Auch bergab kommen wir oft nur mit zehn Stundenkilometern voran. Die Kurven sind sehr eng und bremsen uns regelmäßig aus. Löchriger Asphalt und unerwartet auftauchende Schotterpassagen erfordern allerhöchste Konzentration. Außerdem müssen wir immer wieder anhalten und die Felgen abkühlen lassen. Bei einem Gesamtgewicht unseres Anhängergespanns von zweihundert Kilo fangen diese schnell an zu glühen. Auch der überlebensnotwendige Bremsweg möchte respektiert werden, falls auf den oft einspurigen Gebirgsstraßen doch plötzlich Gegenverkehr auftaucht. So ist es nicht verwunderlich, dass wir bereits nach eintausenddreihundert Kilometern die ersten Bremsbeläge austauschen müssen.

Bei dieser Aussicht sind wir jedoch über die ein oder andere Felgenabkühlpause nicht böse. 😉

Dementsprechend kommen wir sehr langsam, aber trotz der vielen Höhenmeter durchaus glücklich voran. Seit Alaska sind wir nicht mehr durch solch spektakuläre Landschaften geradelt. Vieles erinnert uns an den hohen Norden. Die weite, offene Landschaft ist nicht nur fantastisch anzusehen, sondern bietet endlich auch wieder mehr Platz zum Wildzelten. Da es nicht mehr so heiß wie zwischen Mexiko und Ecuador ist, müssen wir morgens auch nicht mehr so früh aufstehen und können in Ruhe frühstücken, was uns allen vieren sehr entgegen kommt. Dafür essen wir wieder unausgewogener. Abends kochen wir Nudeln mit Gemüse, aber unser Mittagessen besteht oft nur aus Brot und Thunfisch. Es sind weniger die großen Distanzen wie in Alaska, sondern vielmehr die zwischen den Orten liegenden Höhenmeter, die die Versorgung schwierig gestalten.

Heute hier, morgen dort!

Immerhin gibt es seit Peru wieder Brot. Es macht sich bemerkbar, dass wir langsam wieder in Regionen kommen, in denen Weizen angebaut wird. Nachdem wir im Norden Mexikos die letzten Weizen-Tortillas verspeist haben, waren wir bis Nicaragua auf Mais-Tortilla-Diät. Seit Costa Rica löffeln wir nur noch Reis. Auch in Peru wird immer noch viel Reis gegessen, aber bei den warmen Mahlzeiten sind nun Kartoffeln (in unzähligen Variationen) und beim Picknick leckeres Brot hinzugekommen. Das Brot in den Mais- und Reisländern ist oft labbrig und bietet Radler*innen keinerlei wertvolle Energie. Hier in Peru liefern die Bäckereien ihre Backwaren selbst in die kleinsten Dörfer und bereichern so unsere Mittagsdecke.

Mika deckt den Tisch.
In Peru wird nicht nur Weizen, sondern auch Quinoa angebaut.
Was wir jedoch vermissen, sind die wilden Tiere. Wir begegnen Eseln, Kühen, Pferden, Schafen und Schweinen, aber – abgesehen von ein paar Vögeln – keinem einzigen wilden Tier.

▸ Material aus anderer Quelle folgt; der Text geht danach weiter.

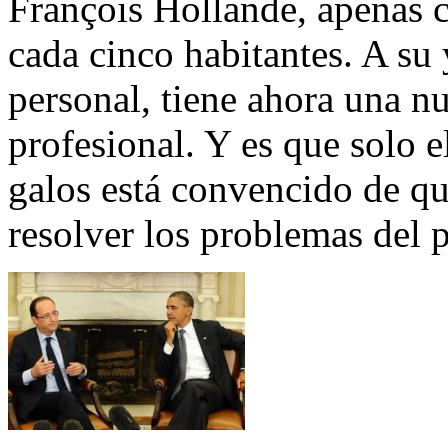
François Hollande, apenas c
cada cinco habitantes. A su 
personal, tiene ahora una n
profesional. Y es que solo e
galos está convencido de qu
resolver los problemas del p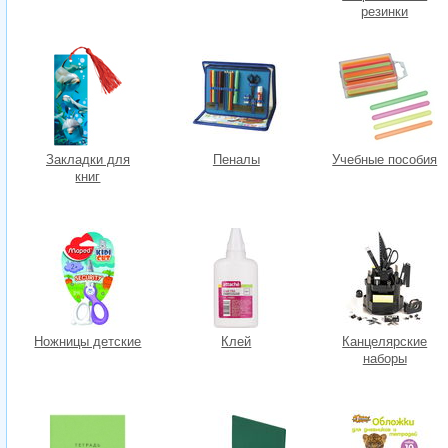
резинки
Закладки для
Пеналы
Учебные пособия
книг
Ножницы детские
Клей
Канцелярские
наборы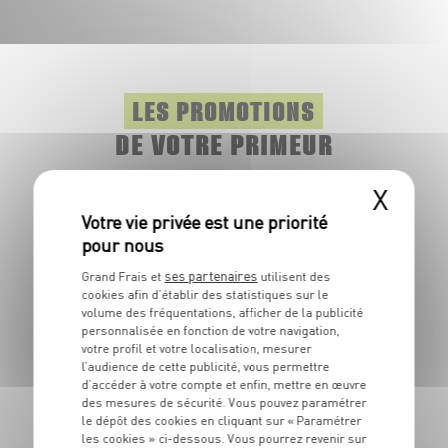
LES PROMOTIONS
DE VOTRE PRIMEUR
X
Il y a une saison pour les fruits et légumes, mais pas pour
les promotions.Toute l'année, retrouvez dans votre
marché des produits à prix frais.
ses partenaires
Grand Frais et
utilisent des
Origine
cookies afin d’établir des statistiques sur le
volume des fréquentations, afficher de la publicité
Espagne
personnalisée en fonction de votre navigation,
Pastèque Noire
votre profil et votre localisation, mesurer
l’audience de cette publicité, vous permettre
1
€
d’accéder à votre compte et enfin, mettre en œuvre
19
des mesures de sécurité. Vous pouvez paramétrer
le dépôt des cookies en cliquant sur « Paramétrer
Le kg ou 1€69 le kg si coupée
les cookies » ci-dessous. Vous pourrez revenir sur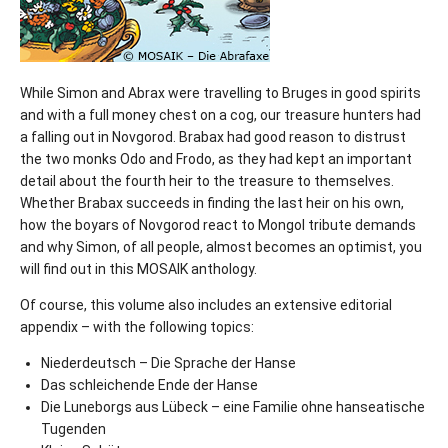
While Simon and Abrax were travelling to Bruges in good spirits
and with a full money chest on a cog, our treasure hunters had
a falling out in Novgorod. Brabax had good reason to distrust
the two monks Odo and Frodo, as they had kept an important
detail about the fourth heir to the treasure to themselves.
Whether Brabax succeeds in finding the last heir on his own,
how the boyars of Novgorod react to Mongol tribute demands
and why Simon, of all people, almost becomes an optimist, you
will find out in this MOSAIK anthology.
Of course, this volume also includes an extensive editorial
appendix – with the following topics:
Niederdeutsch – Die Sprache der Hanse
Das schleichende Ende der Hanse
Die Luneborgs aus Lübeck – eine Familie ohne hanseatische
Tugenden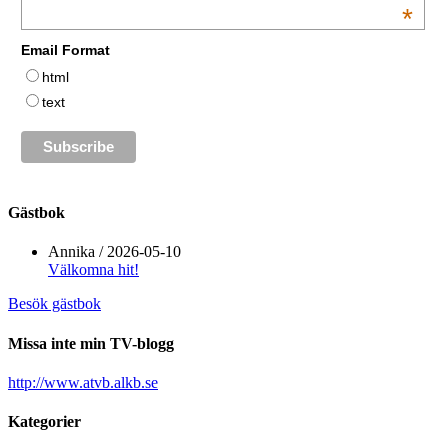
*
Email Format
html
text
Gästbok
Annika
/
2026-05-10
Välkomna hit!
Besök gästbok
Missa inte min TV-blogg
http://www.atvb.alkb.se
Kategorier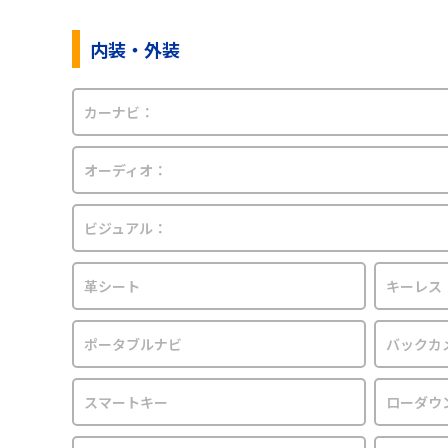
内装・外装
カーナビ：
オーディオ：
ビジュアル：
革シート
キーレス
ポータブルナビ
バックカ
スマートキー
ローダウ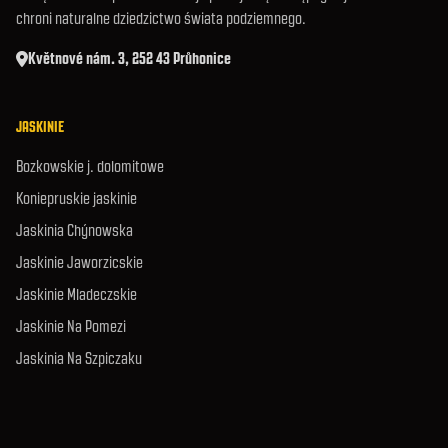
chroni naturalne dziedzictwo świata podziemnego.
Květnové nám. 3, 252 43 Průhonice
JASKINIE
Bozkowskie j. dolomitowe
Koniepruskie jaskinie
Jaskinia Chýnowska
Jaskinie Jaworzicskie
Jaskinie Mladeczskie
Jaskinie Na Pomezi
Jaskinia Na Szpiczaku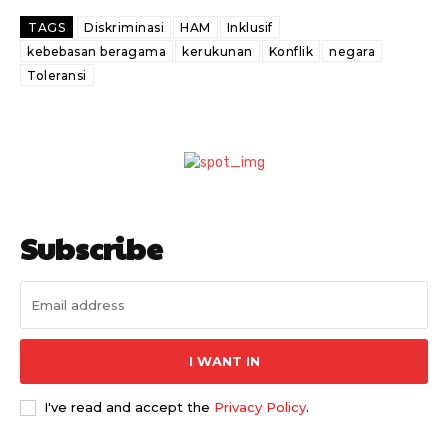
TAGS
Diskriminasi
HAM
Inklusif
kebebasan beragama
kerukunan
Konflik
negara
Toleransi
Subscribe
I WANT IN
I've read and accept the
Privacy Policy
.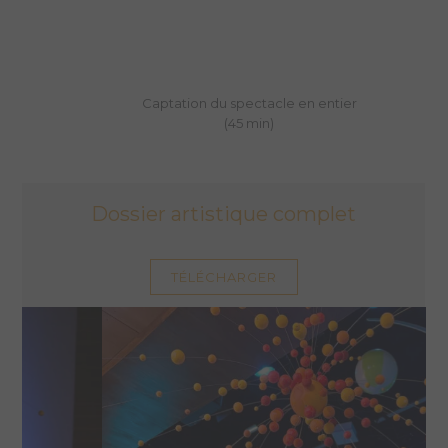
Captation du spectacle en entier
(45 min)
Dossier artistique complet
TÉLÉCHARGER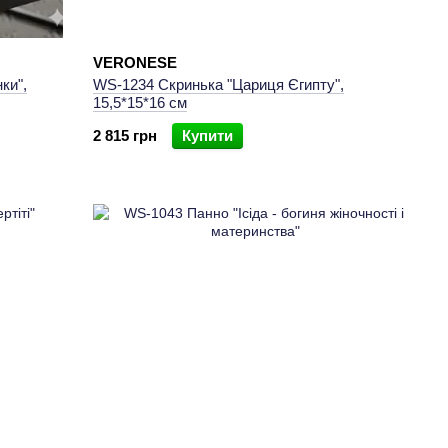
VERONESE
ки",
WS-1234 Скринька "Цариця Єгипту",
15,5*15*16 см
2 815 грн
Купити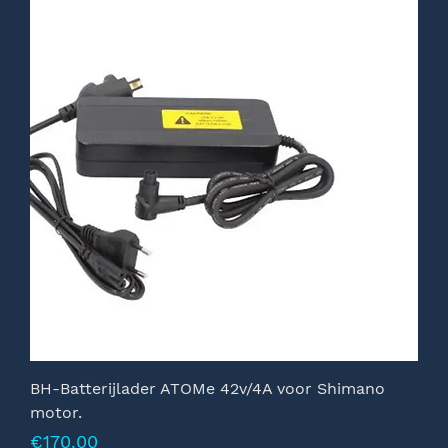
BH-Batterijlader ATOMe 42v/4A voor Shimano
motor.
Prijs
€170.00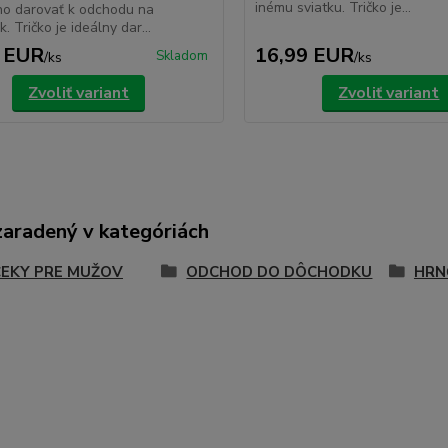
inému sviatku. Tričko je...
ho darovať k odchodu na
 Tričko je ideálny dar...
 EUR
16,99 EUR
Skladom
/
ks
/
ks
Zvoliť variant
Zvoliť variant
zaradený v kategóriách
EKY PRE MUŽOV
ODCHOD DO DÔCHODKU
HRN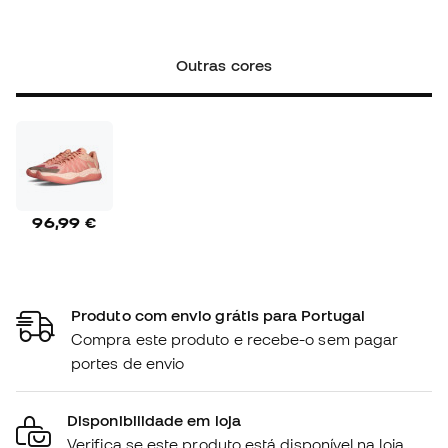
Outras cores
96,99 €
Produto com envio grátis para Portugal
Compra este produto e recebe-o sem pagar
portes de envio
Disponibilidade em loja
Verifica se este produto está disponível na loja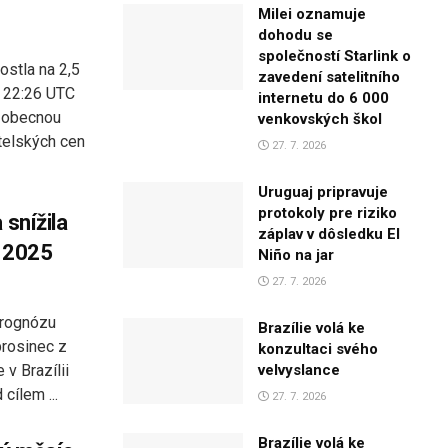
Milei oznamuje
dohodu se
společností Starlink o
ostla na 2,5
zavedení satelitního
- 22:26 UTC
internetu do 6 000
y obecnou
venkovských škol
itelských cen
27. 7. 2026
Uruguaj pripravuje
protokoly pre riziko
 snížila
záplav v dôsledku El
k 2025
Niño na jar
27. 7. 2026
 prognózu
Brazílie volá ke
prosinec z
konzultaci svého
v Brazílii
velvyslance
cílem ...
27. 7. 2026
Brazílie volá ke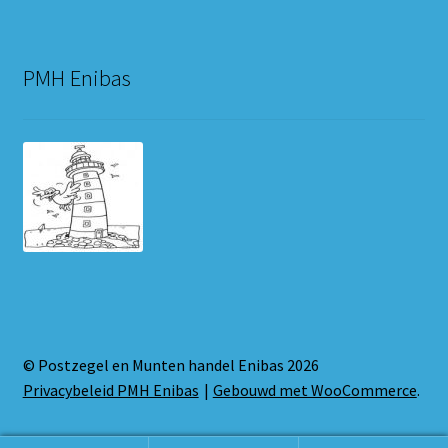
PMH Enibas
© Postzegel en Munten handel Enibas 2026
Privacybeleid PMH Enibas
Gebouwd met WooCommerce
.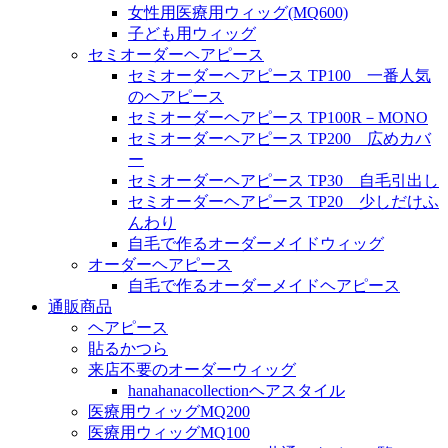
女性用医療用ウィッグ(MQ600)
子ども用ウィッグ
セミオーダーヘアピース
セミオーダーヘアピース TP100 一番人気
のヘアピース
セミオーダーヘアピース TP100R－MONO
セミオーダーヘアピース TP200 広めカバ
ー
セミオーダーヘアピース TP30 自毛引出し
セミオーダーヘアピース TP20 少しだけふ
んわり
自毛で作るオーダーメイドウィッグ
オーダーヘアピース
自毛で作るオーダーメイドヘアピース
通販商品
ヘアピース
貼るかつら
来店不要のオーダーウィッグ
hanahanacollectionヘアスタイル
医療用ウィッグMQ200
医療用ウィッグMQ100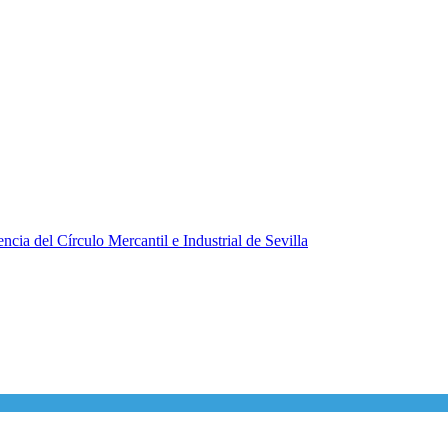
ncia del Círculo Mercantil e Industrial de Sevilla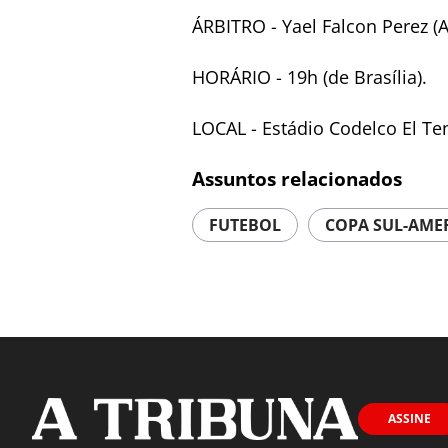
ÁRBITRO - Yael Falcon Perez (
HORÁRIO - 19h (de Brasília).
LOCAL - Estádio Codelco El Te
Assuntos relacionados
FUTEBOL
COPA SUL-AME
ASSINE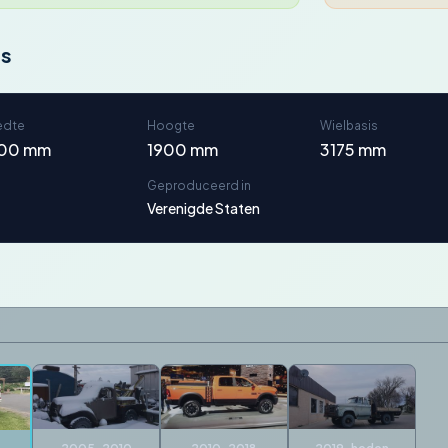
ns
edte
Hoogte
Wielbasis
00 mm
1900 mm
3175 mm
Geproduceerd in
Verenigde Staten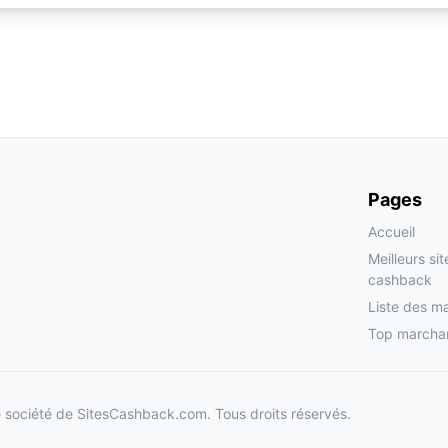
Pages
Accueil
Meilleurs si
cashback
Liste des m
Top marcha
société de SitesCashback.com. Tous droits réservés.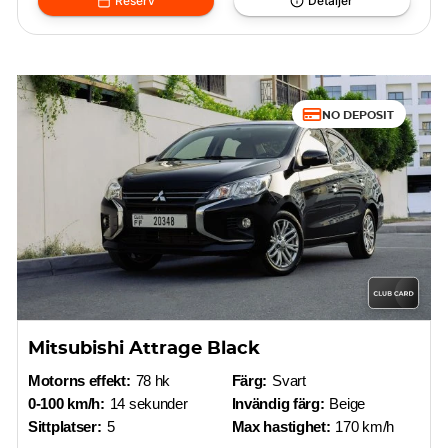
Reserv
Detaljer
NO DEPOSIT
Mitsubishi Attrage Black
Motorns effekt:
78 hk
Färg:
Svart
0-100 km/h:
14 sekunder
Invändig färg:
Beige
Sittplatser:
5
Max hastighet:
170 km/h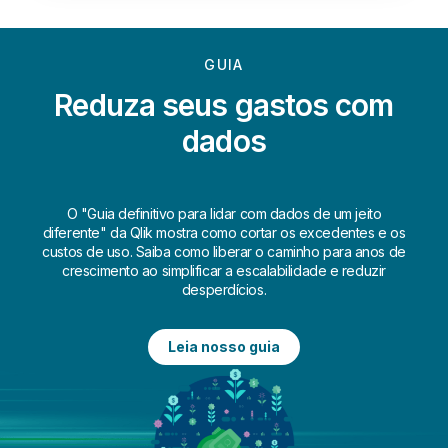
GUIA
Reduza seus gastos com
dados
O "Guia definitivo para lidar com dados de um jeito
diferente" da Qlik mostra como cortar os excedentes e os
custos de uso. Saiba como liberar o caminho para anos de
crescimento ao simplificar a escalabilidade e reduzir
desperdícios.
Leia nosso guia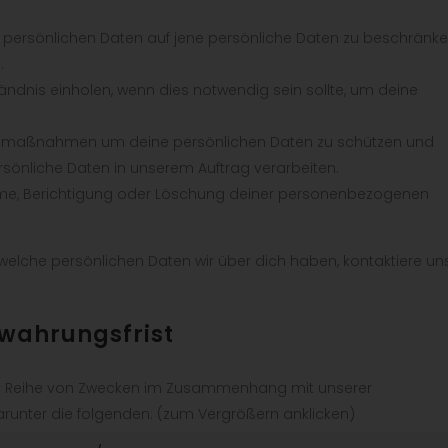
 persönlichen Daten auf jene persönliche Daten zu beschränke
.
tändnis einholen, wenn dies notwendig sein sollte, um deine
smaßnahmen um deine persönlichen Daten zu schützen und
rsönliche Daten in unserem Auftrag verarbeiten.
ahme, Berichtigung oder Löschung deiner personenbezogenen
elche persönlichen Daten wir über dich haben, kontaktiere un
ewahrungsfrist
e Reihe von Zwecken im Zusammenhang mit unserer
runter die folgenden: (zum Vergrößern anklicken)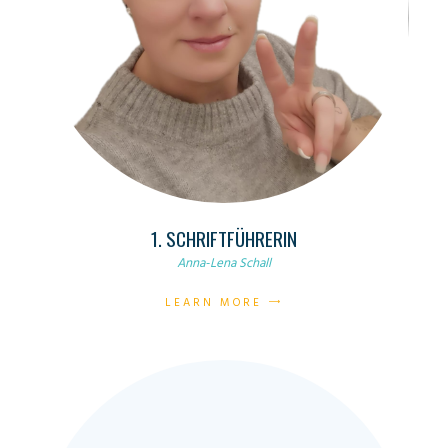
1. SCHRIFTFÜHRERIN
Anna-Lena Schall
LEARN MORE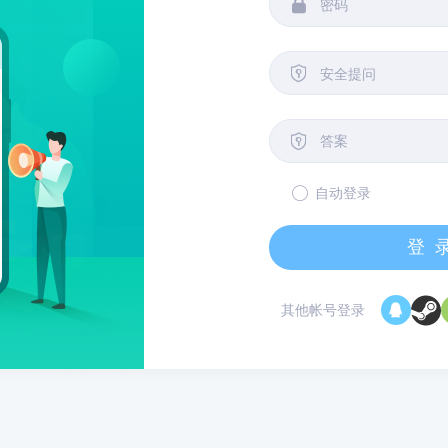


安全提问

自动登录
登
其他帐号登录


Nachdem wir die Groß-Eltern und die Chachapoya verabschiedet haben, machen wir uns auf den Weg zu den Huamachuco. Das indigene Volk der Huamachuco fing bereits im vierten Jahrhundert und damit einhundert Jahre vor den Chachapoya mit dem Bau seiner Festungsanlage an. Marcahuamachuco war damals eines der bedeutendsten Zentren in Nordperu, bevor auch die Huamachuco im fünfzehnten Jahrhundert von den Inka unterworfen wurden. Culle, ihre indigene Sprache, ist Mitte des zwanzigsten Jahrhunderts ausgestorben. In Huamachuco wird heute Spanisch gesprochen.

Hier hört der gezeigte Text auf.